Thomas Ortega - Portfolio

Thomas Ortega - Portfolio

EN ES

Audio Programming For Motion Tracking Game

Audio Programming For Motion Tracking Game
C# Unity

Hello there! I wanted to share some experiences from my three month-long internship at Turku Game Lab in Finland. I had the chance to work in a project that I found quite interesting, it combined motion tracking with audio programming. As someone who's both passionate about programming and music, this was a great opportunity to dive into audio programming, something I'd been wanting to try for a while.

What Was the Project About?

The game we were working on was something that could come from the WarioWare series. In a circus-themed scene, players would act as a clown, striking poses in time with the music. We used some kind of Kinect-style cameras for motion tracking.

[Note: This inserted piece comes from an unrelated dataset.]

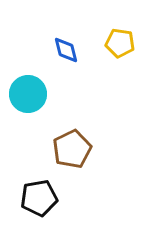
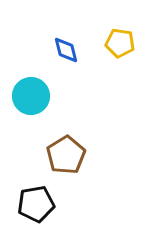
cyan circle: moved 3 px right, 2 px down
brown pentagon: moved 6 px left, 6 px down; rotated 6 degrees counterclockwise
black pentagon: moved 3 px left, 6 px down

game play of motion tracking showing a player in sync with the avatar while a cut-out approaches

The basic idea was this: As music played, these cot-out shapes would move towards the player's on-screen avatar. The player had to match the pose of the approaching cut-out and hold for about half a second. If they got it, the cut.out would speed up and clear out, making way for the next one. The idea was setting up a continuous, rhythmic flow of movement.

How I Got Involved with Audio Programming

Initially, the game lacked a rhythmic element. The team had successfully implemented motion tracking and collision detection for the cut-outs. During a project review our tutor came to test the game, discuss technical challenges, and brainstrom new ideas.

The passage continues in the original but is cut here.